* [Brief]:
Retrieve every line from the records in which the word "Handkreissägen" occurs.

* [Record excerpts]:
--- START ---

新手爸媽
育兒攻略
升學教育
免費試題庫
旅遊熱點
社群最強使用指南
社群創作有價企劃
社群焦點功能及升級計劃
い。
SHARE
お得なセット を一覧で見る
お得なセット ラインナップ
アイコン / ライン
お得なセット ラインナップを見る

--- END ---
--- START ---

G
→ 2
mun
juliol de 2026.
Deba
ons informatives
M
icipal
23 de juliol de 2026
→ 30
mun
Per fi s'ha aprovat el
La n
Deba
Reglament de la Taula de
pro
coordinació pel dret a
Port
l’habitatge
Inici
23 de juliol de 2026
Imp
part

--- END ---
--- START ---

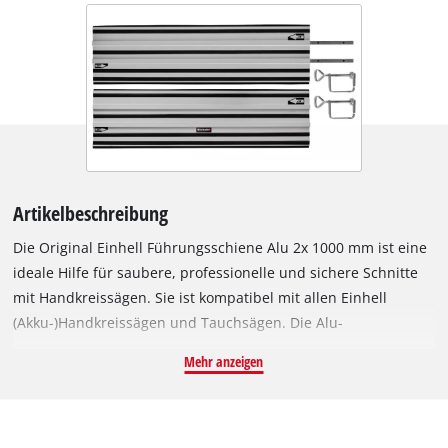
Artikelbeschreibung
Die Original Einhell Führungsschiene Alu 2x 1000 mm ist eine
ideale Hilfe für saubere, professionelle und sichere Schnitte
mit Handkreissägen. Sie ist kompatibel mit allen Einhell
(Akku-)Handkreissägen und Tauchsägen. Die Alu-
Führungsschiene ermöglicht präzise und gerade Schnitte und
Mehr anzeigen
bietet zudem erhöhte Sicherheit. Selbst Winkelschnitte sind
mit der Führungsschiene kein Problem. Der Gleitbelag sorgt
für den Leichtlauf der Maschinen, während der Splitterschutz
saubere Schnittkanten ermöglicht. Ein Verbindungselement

--- END ---

* [Result for this exercise]:
mit Handkreissägen. Sie ist kompatibel mit allen Einhell
(Akku-)Handkreissägen und Tauchsägen. Die Alu-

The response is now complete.